§ Problem description: Return each line below exactly as it reads, and omit any image in it.

§ Extracted records:
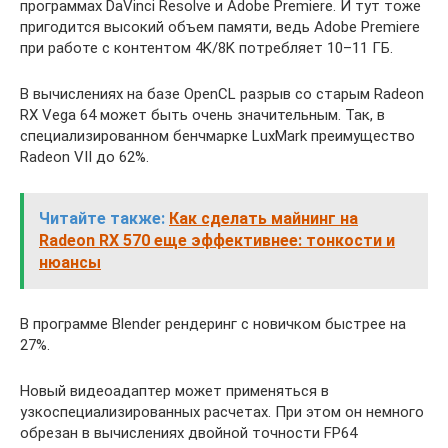
программах DaVinci Resolve и Adobe Premiere. И тут тоже
пригодится высокий объем памяти, ведь Adobe Premiere
при работе с контентом 4K/8K потребляет 10–11 ГБ.
В вычислениях на базе OpenCL разрыв со старым Radeon
RX Vega 64 может быть очень значительным. Так, в
специализированном бенчмарке LuxMark преимущество
Radeon VII до 62%.
Читайте также:
Как сделать майнинг на
Radeon RX 570 еще эффективнее: тонкости и
нюансы
В программе Blender рендеринг с новичком быстрее на
27%.
Новый видеоадаптер может применяться в
узкоспециализированных расчетах. При этом он немного
обрезан в вычислениях двойной точности FP64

§ Problem solution:
программах DaVinci Resolve и Adobe Premiere. И тут тоже
пригодится высокий объем памяти, ведь Adobe Premiere
при работе с контентом 4K/8K потребляет 10–11 ГБ.
В вычислениях на базе OpenCL разрыв со старым Radeon
RX Vega 64 может быть очень значительным. Так, в
специализированном бенчмарке LuxMark преимущество
Radeon VII до 62%.
Читайте также:
Как сделать майнинг на
Radeon RX 570 еще эффективнее: тонкости и
нюансы
В программе Blender рендеринг с новичком быстрее на
27%.
Новый видеоадаптер может применяться в
узкоспециализированных расчетах. При этом он немного
обрезан в вычислениях двойной точности FP64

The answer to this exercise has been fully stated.